As Published in Urban Climber Magazine #05
Words by David Rosenstein - Photos courtesy of Gamma Sport, Jean-Michel Casanova and Philippe Poulet.
Long before climbing found its way into the public eye through Sylvester Stallone's bolt-gun in Cliff Hanger and Tom Cruise's Iron cross in Mission Impossible, Jean-Michel Casanova stood out as a lone figure introducing the Sport of Rock Climbing into the mainstream media. In the early 90's, he was at the cutting edge of sport climbing, free-soloing 5-12, onsighting 5-13, and red-pointing 5-14. He was part of the elite - the French way; they were pro climbers, they were the best in the world and they competed fiercely - not just for ranking, but for the only way they could get paid . . . media exposure by any means necessary. On a warm yet windy spring day in 1989, Casanova pulled out his trump card and did the unimaginable - an on-sight free solo Ascent of the 900-foot icon of Paris, the Eiffel Tower.
Jean-Michel started as a rock climber and martial artist at the age of five. In his twenties, he went on to pioneer some of the most difficult routes in Europe, made countless ascents in the Alps, was a world-class competitor, and also helped to improve safety products and gear for the climbing and mountaineering industry from climbing shoes to belay devices.
Self-managed during his explosive five-year sports career from 1989 to 1994, Jean-Michel was sponsored by Oakley, Suzuki, Asolo, Beal, Petzl, Nikon and Nike. He went on to study architecture and design at Les Beaux Arts of Toulon, in France, and with his "partner in crime" Philippe Poulet, created a revolutionary technique for rock climbing photography that became immensely popular, and subsequently designed new advertising campaigns with climbing as a focus.
Although early assents of the great rock faces such El Cap and Eiger received media attention, his Eiffel Tower exploit was one of the first times that the world's eye would be captured on such a large scale by a climbing spectacle. The event was a milestone for climbing in the media because never before had one climber, along with the products he endorsed, found his way in to such diverse mainstream publications around the world.
A year later, after climbing the Brooklyn Bridge while being dressed like Spider-Man, "JM" reached a turning point in his life. It marked the end of his pro-climbing career and the beginning of his life as a Producer and Stuntman. He went on to become a stunt coordinator / 2nd Unit Director for major TV shows in France.

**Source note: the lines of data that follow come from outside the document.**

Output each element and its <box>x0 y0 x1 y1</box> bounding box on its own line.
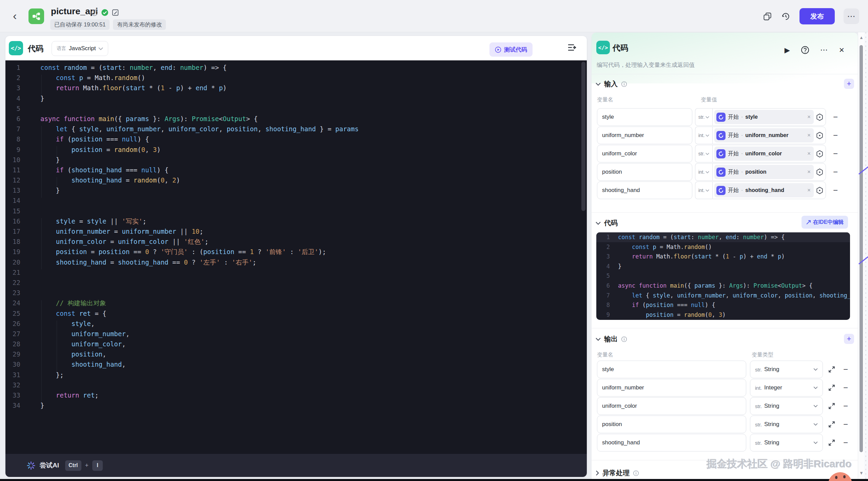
output-row: str.String − <box>592 416 858 433</box>
settings-icon[interactable] <box>816 168 824 176</box>
expand-row-icon[interactable] <box>828 421 835 428</box>
output-var-type-select[interactable]: str.String <box>750 397 823 415</box>
test-code-button[interactable]: 测试代码 <box>489 42 533 57</box>
close-panel-icon[interactable]: × <box>839 45 844 55</box>
edit-in-ide-button[interactable]: 在IDE中编辑 <box>802 216 848 229</box>
exception-section-header[interactable]: 异常处理 <box>596 468 639 478</box>
panel-more-icon[interactable]: ⋯ <box>820 45 828 55</box>
remove-output-icon[interactable]: − <box>843 420 848 428</box>
input-var-value-field[interactable]: 开始 · uniform_number × <box>712 127 826 144</box>
duplicate-icon[interactable] <box>763 12 772 21</box>
input-col-name: 变量名 <box>597 96 613 103</box>
remove-input-icon[interactable]: − <box>833 168 838 176</box>
remove-input-icon[interactable]: − <box>833 113 838 121</box>
input-var-value-field[interactable]: 开始 · uniform_color × <box>712 145 826 162</box>
clear-value-icon[interactable]: × <box>807 150 811 157</box>
code-line: 7 let { style, uniform_number, uniform_c… <box>5 124 587 134</box>
settings-icon[interactable] <box>816 113 824 121</box>
input-var-value-field[interactable]: 开始 · position × <box>712 163 826 181</box>
top-bar: ‹ picture_api 已自动保存 <box>0 0 868 32</box>
code-line: 13 } <box>5 185 587 195</box>
code-preview[interactable]: 1const random = (start: number, end: num… <box>596 232 850 320</box>
remove-input-icon[interactable]: − <box>833 150 838 158</box>
remove-output-icon[interactable]: − <box>843 402 848 410</box>
expand-arrow-icon <box>806 220 811 225</box>
scroll-up-icon[interactable]: ▲ <box>859 35 864 40</box>
output-var-name-field[interactable] <box>597 434 746 451</box>
input-var-type-select[interactable]: str. <box>695 108 712 126</box>
output-var-name-field[interactable] <box>597 397 746 415</box>
chevron-down-icon <box>813 405 818 407</box>
input-var-name-field[interactable] <box>597 127 692 144</box>
expand-row-icon[interactable] <box>828 403 835 409</box>
clear-value-icon[interactable]: × <box>807 169 811 175</box>
input-var-type-select[interactable]: int. <box>695 181 712 199</box>
input-var-name-field[interactable] <box>597 108 692 126</box>
edit-icon[interactable] <box>112 9 119 16</box>
divider <box>592 74 858 74</box>
add-output-button[interactable]: + <box>844 334 854 344</box>
code-line: 3 return Math.floor(start * (1 - p) + en… <box>5 83 587 93</box>
chevron-down-icon <box>98 47 103 50</box>
input-var-type-select[interactable]: str. <box>695 145 712 162</box>
output-section-header[interactable]: 输出 <box>596 334 627 344</box>
editor-scrollbar-thumb[interactable] <box>581 62 585 211</box>
i-key-badge: I <box>92 460 103 471</box>
settings-icon[interactable] <box>816 150 824 158</box>
collapse-panel-icon[interactable] <box>567 43 577 52</box>
scrollbar-thumb[interactable] <box>860 45 863 452</box>
chevron-down-icon <box>813 386 818 389</box>
input-var-type-select[interactable]: int. <box>695 127 712 144</box>
publish-button[interactable]: 发布 <box>799 8 835 24</box>
code-section-header[interactable]: 代码 <box>596 218 618 228</box>
back-button[interactable]: ‹ <box>13 9 17 22</box>
canvas-sliver <box>864 32 868 481</box>
input-var-name-field[interactable] <box>597 181 692 199</box>
panel-scrollbar[interactable]: ▲ ▼ <box>858 32 864 481</box>
output-var-name-field[interactable] <box>597 361 746 378</box>
ai-assist-bar[interactable]: 尝试AI Ctrl + I <box>5 454 587 477</box>
remove-output-icon[interactable]: − <box>843 384 848 392</box>
expand-row-icon[interactable] <box>828 384 835 391</box>
input-var-value-field[interactable]: 开始 · style × <box>712 108 826 126</box>
info-icon[interactable] <box>91 9 98 16</box>
run-node-icon[interactable]: ▶ <box>785 46 790 54</box>
output-var-type-select[interactable]: str.String <box>750 361 823 378</box>
remove-output-icon[interactable]: − <box>843 439 848 447</box>
help-icon[interactable] <box>801 46 809 54</box>
add-input-button[interactable]: + <box>844 79 854 89</box>
remove-input-icon[interactable]: − <box>833 186 838 194</box>
scroll-down-icon[interactable]: ▼ <box>859 470 864 476</box>
variable-ref-pill: 开始 · style × <box>714 110 814 124</box>
more-button[interactable]: ⋯ <box>844 8 859 24</box>
output-var-type-select[interactable]: str.String <box>750 434 823 451</box>
language-select[interactable]: 语言 JavaScript <box>52 41 108 56</box>
autosave-badge: 已自动保存 19:00:51 <box>50 19 110 30</box>
code-editor[interactable]: 1const random = (start: number, end: num… <box>5 60 587 454</box>
input-var-name-field[interactable] <box>597 163 692 181</box>
clear-value-icon[interactable]: × <box>807 114 811 120</box>
settings-icon[interactable] <box>816 132 824 139</box>
input-var-value-field[interactable]: 开始 · shooting_hand × <box>712 181 826 199</box>
input-var-name-field[interactable] <box>597 145 692 162</box>
code-line: 19 position = position == 0 ? '守门员' : (p… <box>5 247 587 257</box>
settings-icon[interactable] <box>816 187 824 194</box>
expand-row-icon[interactable] <box>828 439 835 446</box>
history-icon[interactable] <box>781 12 791 21</box>
expand-row-icon[interactable] <box>828 366 835 373</box>
input-section-header[interactable]: 输入 <box>596 79 627 89</box>
clear-value-icon[interactable]: × <box>807 132 811 139</box>
output-var-name-field[interactable] <box>597 379 746 397</box>
input-var-type-select[interactable]: int. <box>695 163 712 181</box>
code-line: 23 <box>5 288 587 298</box>
language-label: 语言 <box>57 45 66 52</box>
remove-input-icon[interactable]: − <box>833 131 838 139</box>
clear-value-icon[interactable]: × <box>807 187 811 194</box>
divider <box>592 212 858 213</box>
remove-output-icon[interactable]: − <box>843 365 848 373</box>
code-line: 3 return Math.floor(start * (1 - p) + en… <box>596 252 850 262</box>
output-var-type-select[interactable]: str.String <box>750 416 823 433</box>
code-line: 26 style, <box>5 319 587 329</box>
output-var-name-field[interactable] <box>597 416 746 433</box>
output-var-type-select[interactable]: int.Integer <box>750 379 823 397</box>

During that time he was often offered climbing-related gigs, but would pass them on to his friends. "The constant pressure from sponsors ended up taking the fun out of it" he said, "then I saw myself accidentally getting caught up with overwhelming duties leading to become a better businessman than a climber." Some ten years past and Jean-Michel would not touch a rock, expanding instead his career to photography and publishing as such countless exposes in the sport, action and fashion world.

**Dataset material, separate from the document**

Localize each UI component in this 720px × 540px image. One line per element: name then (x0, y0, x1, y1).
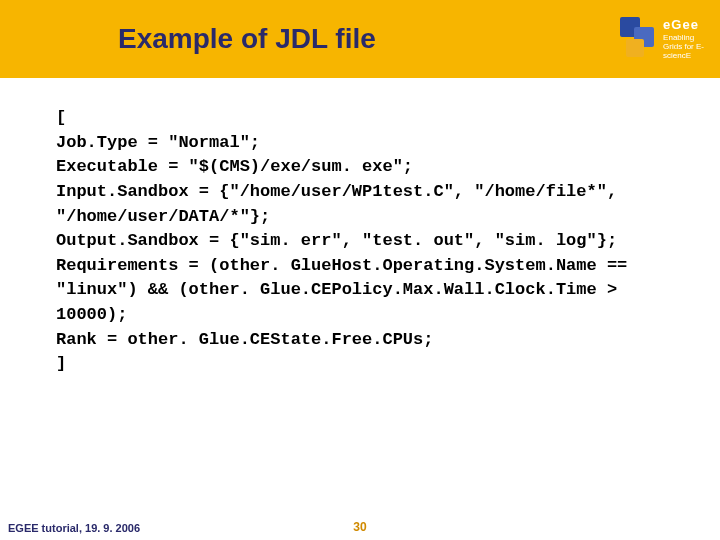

His inspiration for climbing returned when he moved to the United States and started writing Pajama Man, an action/comedy feature film, which involves a "natural-born climber" who gets caught in his bright, red underwear above New York City, when his skills wind up saving lives and he is mistaken for a super-hero. "Everything is a stepping stone," says JM, "and going back to my roots and connecting with climbing again has been my wings." The youth that he now coaches have also been a tremendous source of energy for him. He has combined his renewed love for climbing with the stylistic eye of a fashion photographer, creating powerful images and using the "magic light" to illuminate not only his subjects but also his own soul.